Budding Aquaculture of….Sea Cucumbers?

Along the coast of Madagascar lies a community called Velondriake.  The Vezo people who live have evolved accomplished conservationists due to their reliance on the ocean for almost everything, including their own survival.

The Vezo have turned the part of the ocean they depend on into a marine reserve, and govern it with elected representatives from 25 different villages.  The governing body has passed laws prohibiting formerly widespread destructive fishing practices.  Despite the relative success of these laws, they unfortunately aren’t enough to keep the community afloat.

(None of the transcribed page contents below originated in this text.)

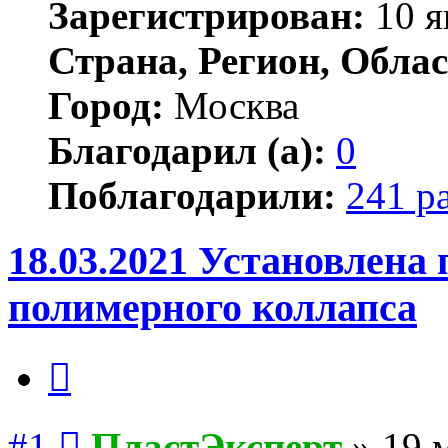
Зарегистрирован:
10 я
Страна, Регион, Облас
Город:
Москва
Благодарил (а):
0
Поблагодарили:
241 р
18.03.2021 Установлена
полимерного коллапса
Цитата
Сообщение
#1
ПластЭксперт
»
19 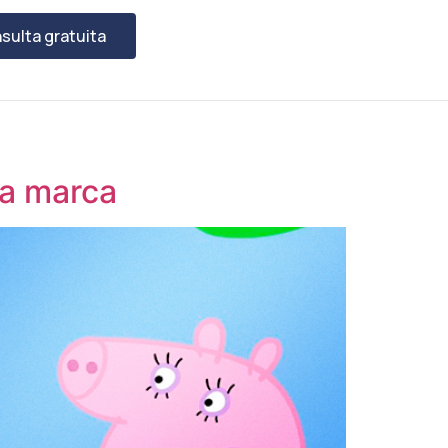
sulta gratuita
da marca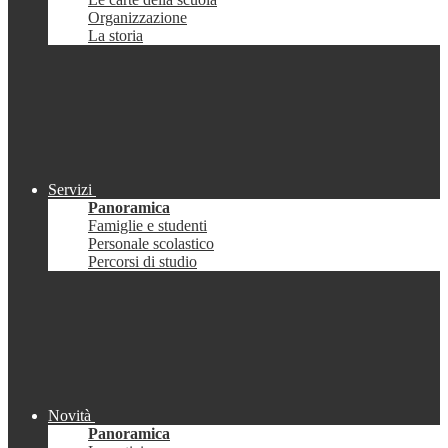
Organizzazione
La storia
Servizi
Panoramica
Famiglie e studenti
Personale scolastico
Percorsi di studio
Novità
Panoramica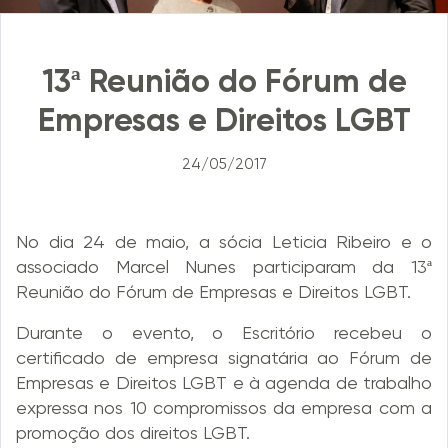
13ª Reunião do Fórum de
Empresas e Direitos LGBT
24/05/2017
No dia 24 de maio, a sócia Leticia Ribeiro e o
associado Marcel Nunes participaram da 13ª
Reunião do Fórum de Empresas e Direitos LGBT.
Durante o evento, o Escritório recebeu o
certificado de empresa signatária ao Fórum de
Empresas e Direitos LGBT e à agenda de trabalho
expressa nos 10 compromissos da empresa com a
promoção dos direitos LGBT.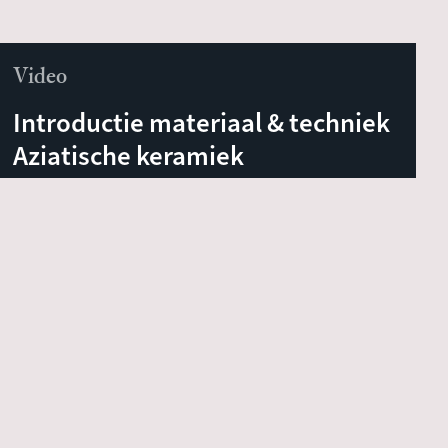
Video
Introductie materiaal & techniek
Aziatische keramiek
Filmbestand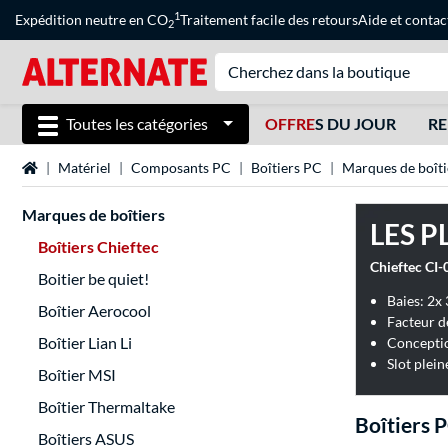
1
Expédition neutre en CO
Traitement facile des retours
Aide
et
contac
2
Toutes les catégories
OFFRE
S DU JOUR
RE
Page d'accueil
Matériel
Composants PC
Boîtiers PC
Marques de boîti
Marques de boîtiers
LES P
Boîtiers Chieftec
Chieftec CI-
Boitier be quiet!
Baies: 2x 
Boîtier Aerocool
Facteur d
Boîtier Lian Li
Conceptio
Slot plein
Boîtier MSI
Boîtier Thermaltake
Boîtiers P
Boîtiers ASUS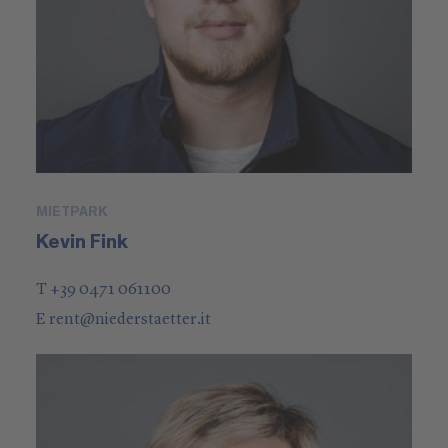
MIETPARK
Kevin Fink
T +39 0471 061100
E
rent
@
niederstaetter
.it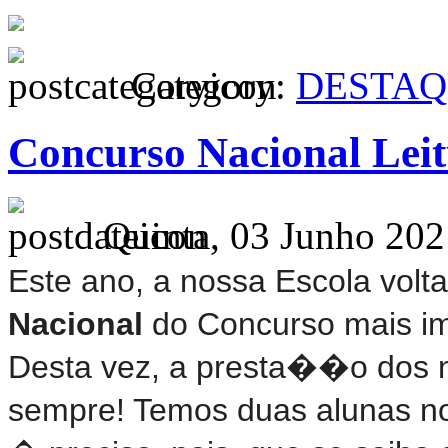
Category:
DESTAQ
Concurso Nacional Lei
Quinta, 03 Junho 202
Este ano, a nossa Escola vol
Nacional
do Concurso mais i
Desta vez, a presta��o dos 
sempre! Temos duas alunas no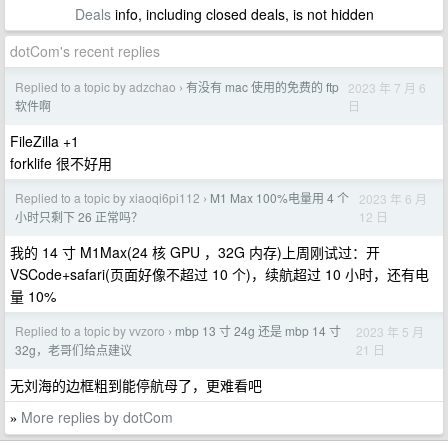
Deals
info, including closed deals, is not hidden
dotCom's recent replies
Replied to a topic by adzchao
有没有 mac 使用的免费的 ftp
2023 年 7 月 6
›
日
软件啊
FileZilla +1
forklife 很不好用
Replied to a topic by xiaoqi6pi112
M1 Max 100%电量用 4 个
2023 年 6 月
›
12 日
小时只剩下 26 正常吗？
我的 14 寸 M1Max(24 核 GPU ，32G 内存)上周刚试过：开
VSCode+safari(页面好像不超过 10 个)，续航超过 10 小时，还有电
量 10%
Replied to a topic by vvzoro
mbp 13 寸 24g 还是 mbp 14 寸
2023 年 5 月
›
21 日
32g，老哥们给点建议
无刘海的边框粗到能停航母了，更难看吧
More replies by dotCom
»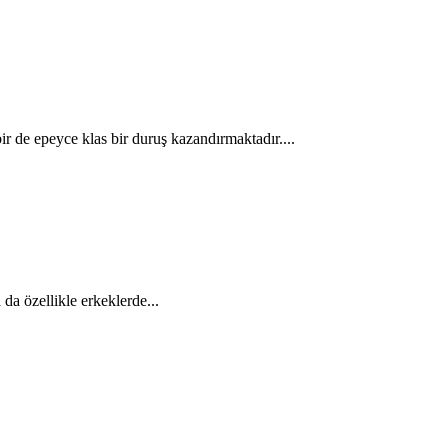
r de epeyce klas bir duruş kazandırmaktadır....
da özellikle erkeklerde...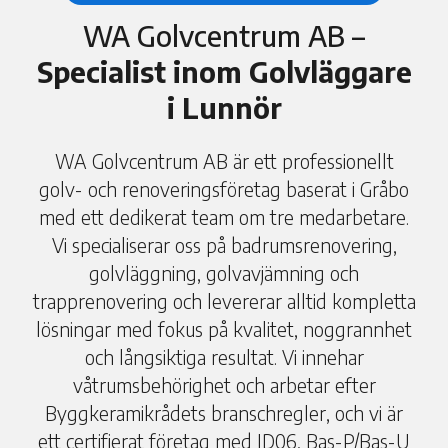
WA Golvcentrum AB –
Specialist inom Golvläggare
i Lunnör
WA Golvcentrum AB är ett professionellt
golv- och renoveringsföretag baserat i Gråbo
med ett dedikerat team om tre medarbetare.
Vi specialiserar oss på badrumsrenovering,
golvläggning, golvavjämning och
trapprenovering och levererar alltid kompletta
lösningar med fokus på kvalitet, noggrannhet
och långsiktiga resultat. Vi innehar
våtrumsbehörighet och arbetar efter
Byggkeramikrådets branschregler, och vi är
ett certifierat företag med ID06, Bas-P/Bas-U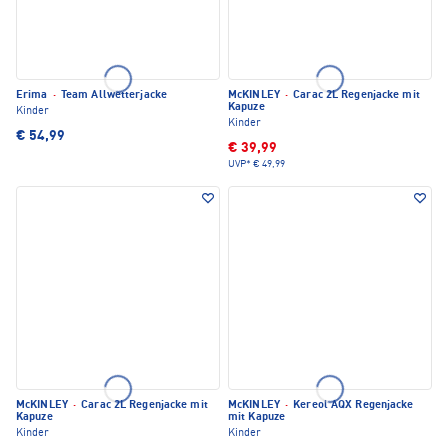
Erima
·
Team Allwetterjacke
McKINLEY
·
Carac 2L Regenjacke mit
Kapuze
Kinder
Kinder
€ 54,99
€ 39,99
UVP*
€ 49,99
McKINLEY
·
Carac 2L Regenjacke mit
McKINLEY
·
Kereol AQX Regenjacke
Kapuze
mit Kapuze
Kinder
Kinder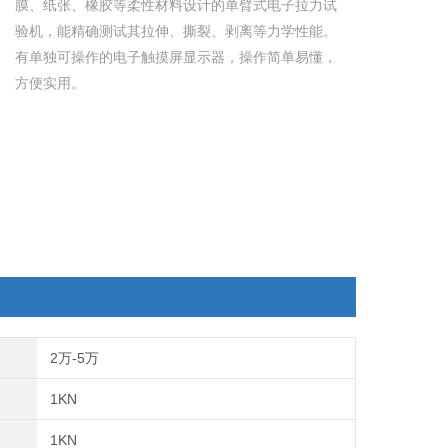
膜、纸张、橡胶等柔性材料设计的单臂式电子拉力试
验机，能精确测试其拉伸、撕裂、剥离等力学性能。
有单独可操作的电子触摸屏显示器，操作简单易懂，
方便实用。
2万-5万
1KN
1KN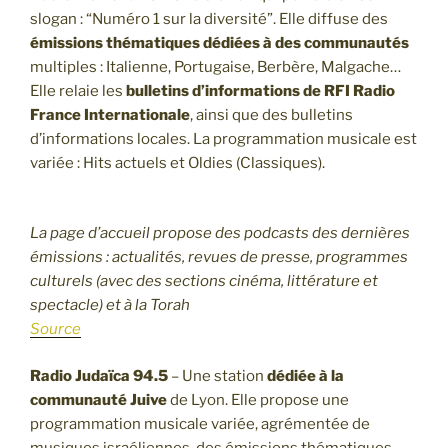
slogan : “Numéro 1 sur la diversité”. Elle diffuse des
émissions thématiques
dédiées à des communautés
multiples : Italienne, Portugaise, Berbère, Malgache…
Elle relaie les
bulletins d’informations de RFI Radio
France Internationale
, ainsi que des bulletins
d’informations locales. La programmation musicale est
variée : Hits actuels et Oldies (Classiques).
La page d’accueil propose des podcasts des dernières
émissions : actualités, revues de presse, programmes
culturels (avec des sections cinéma, littérature et
spectacle) et à la Torah
Source
Radio Judaïca 94.5
– Une station
dédiée à la
communauté Juive
de Lyon. Elle propose une
programmation musicale variée, agrémentée de
musiques israéliennes, des émissions thématiques.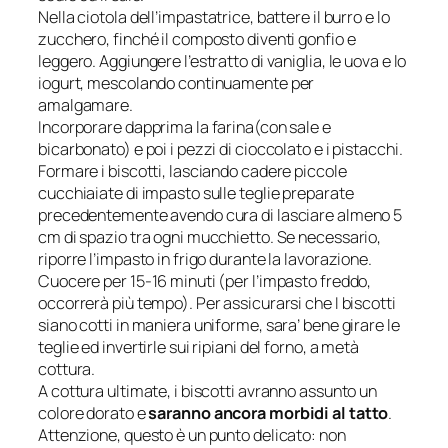
Nella ciotola dell’impastatrice, battere il burro e lo
zucchero, finché il composto diventi gonfio e
leggero. Aggiungere l’estratto di vaniglia, le uova e lo
iogurt, mescolando continuamente per
amalgamare.
Incorporare dapprima la farina(con sale e
bicarbonato) e poi i pezzi di cioccolato e i pistacchi.
Formare i biscotti, lasciando cadere piccole
cucchiaiate di impasto sulle teglie preparate
precedentemente avendo cura di lasciare almeno 5
cm di spazio tra ogni mucchietto. Se necessario,
riporre l’impasto in frigo durante la lavorazione.
Cuocere per 15-16 minuti (per l’impasto freddo,
occorrerà più tempo). Per assicurarsi che I biscotti
siano cotti in maniera uniforme, sara’ bene girare le
teglie ed invertirle sui ripiani del forno, a metà
cottura.
A cottura ultimate, i biscotti avranno assunto un
colore dorato e
saranno ancora morbidi al tatto
.
Attenzione, questo è un punto delicato: non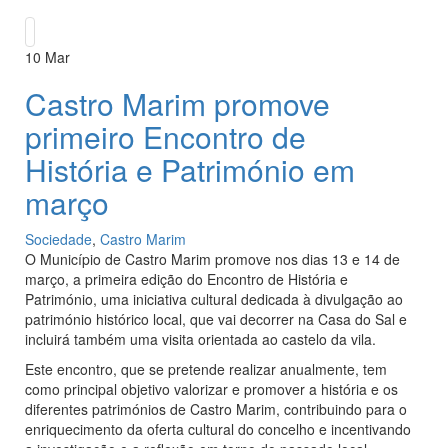
10
Mar
Castro Marim promove
primeiro Encontro de
História e Património em
março
Sociedade
,
Castro Marim
O Município de Castro Marim promove nos dias 13 e 14 de
março, a primeira edição do Encontro de História e
Património, uma iniciativa cultural dedicada à divulgação ao
património histórico local, que vai decorrer na Casa do Sal e
incluirá também uma visita orientada ao castelo da vila.
Este encontro, que se pretende realizar anualmente, tem
como principal objetivo valorizar e promover a história e os
diferentes patrimónios de Castro Marim, contribuindo para o
enriquecimento da oferta cultural do concelho e incentivando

This is where the sea cucumber comes in.  Fishermen forced to scale back on fishing due to environmental concerns still needed to find a way to generate an income and feed their families.  It is for this reason that the Vezo have begun to farm the peculiar echinoderm known as the sea cucumber. Surprisingly, the sea cucumber is not only edible, but also delicious. Luckily, the shallow inlets surrounding the Vezo communities are excellent environments for the culture of sea cucumbers and farming is not too difficult, as the cucumbers feed on naturally occurring detritus on the seafloor.

The sea cucumbers arrive at the farms from a marine institute in Toliara, a larger city in Madagascar, as juveniles and mature within nine months. The exportation of the sea cucumbers has given Velondriake its own niche in the global market and is boosting local incomes.  With the help of Blue Ventures, a British marine conservation group, the Vezo people are taking big steps away from poverty and toward sustainability.